Il est important de noter que l’exercice du portrait-robot peut être très difficile pour une victime. Etre replongé au cœur d’un événement traumatisant est une expérience désagréable et douloureuse.
Lorsque que le portrait-robot est finalisé, la victime doit lui attribuer une note sur 10 afin de juger la ressemblance du portrait par rapport à l’agresseur. Tous ces éléments seront conservés dans le dossier d’enquête et permettront peut-être aux enquêteurs de trouver de nouvelles pistes.
3. L’ADN, le futur des portraits-robots ?
Il existe depuis plusieurs années une sorte de portrait-robot beaucoup plus fiable (80% à 90%) et entièrement basé sur la science : le portrait-robot génétique.

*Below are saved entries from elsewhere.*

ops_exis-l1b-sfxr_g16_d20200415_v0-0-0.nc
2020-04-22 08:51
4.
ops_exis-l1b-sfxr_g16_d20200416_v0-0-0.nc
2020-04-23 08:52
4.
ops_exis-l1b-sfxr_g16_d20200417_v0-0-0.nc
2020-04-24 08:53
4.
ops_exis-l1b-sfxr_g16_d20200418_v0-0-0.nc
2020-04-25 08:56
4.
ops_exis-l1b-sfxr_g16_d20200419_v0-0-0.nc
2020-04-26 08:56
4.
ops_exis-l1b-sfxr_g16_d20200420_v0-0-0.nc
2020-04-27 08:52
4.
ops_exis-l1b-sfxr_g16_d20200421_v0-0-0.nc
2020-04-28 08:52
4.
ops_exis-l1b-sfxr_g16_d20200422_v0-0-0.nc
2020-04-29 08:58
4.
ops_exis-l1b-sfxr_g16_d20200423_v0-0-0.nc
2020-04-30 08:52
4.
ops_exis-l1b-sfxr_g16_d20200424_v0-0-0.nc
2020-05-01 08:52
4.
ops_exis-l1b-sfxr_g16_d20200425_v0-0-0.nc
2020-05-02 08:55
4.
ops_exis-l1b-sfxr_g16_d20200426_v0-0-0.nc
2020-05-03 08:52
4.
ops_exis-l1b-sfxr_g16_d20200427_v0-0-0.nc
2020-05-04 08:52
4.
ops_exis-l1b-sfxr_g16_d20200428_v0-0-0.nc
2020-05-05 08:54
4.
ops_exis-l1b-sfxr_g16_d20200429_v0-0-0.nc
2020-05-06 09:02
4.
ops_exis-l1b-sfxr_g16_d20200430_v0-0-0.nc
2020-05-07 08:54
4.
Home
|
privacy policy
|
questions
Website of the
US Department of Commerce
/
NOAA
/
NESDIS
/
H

Vers la fin des années 2000, des recherches de l’université des sciences appliquées de Rotterdam démontrent que l’on peut déduire certaines caractéristiques physiques grâce à l’ADN d’une personne : la couleur de peau, des yeux, des cheveux, la morphologie du visage… Toutes ces informations sont compilées dans notre ADN.
De nombreux pays, dont la France, l’Espagne, les Etats-Unis et les Pays-Bas, ont déjà décidé de mettre à profit ces découvertes dans le cadre d’enquêtes criminelles.
Des recherches sont toujours en cours, et les scientifiques espèrent, à terme, pouvoir établir un portrait-robot le plus précis grâce à l’ADN. Il prendrait en compte la forme des yeux, l’écart entre les yeux, l’âge, la corpulence, etc.
A cette fin, le consortium européen VISAGE (VISible Attributes Through GEnomics) a été créé. Il a pour objectif d’accélérer la réalisation et la mise en place de portraits robots à partir de traces biologiques.
Le consortium est composé de 13 partenaires issus d’institutions académiques, policières et judiciaires de 8 pays européens dont la France via le Service National de Police Scientifique (SNPS ex. INPS).
Couplé à l’intelligence artificielle, l’ADN pourrait permettre une identification très rapide et très fiable de suspects ou d’auteurs de crime, facilitant ainsi le travail de nos forces de l’ordre tout en amenant plus de confort aux victimes.
Sans oublié l’aide à la résolution des « cold cases », affaires judiciaires classées sans suite car non élucidées.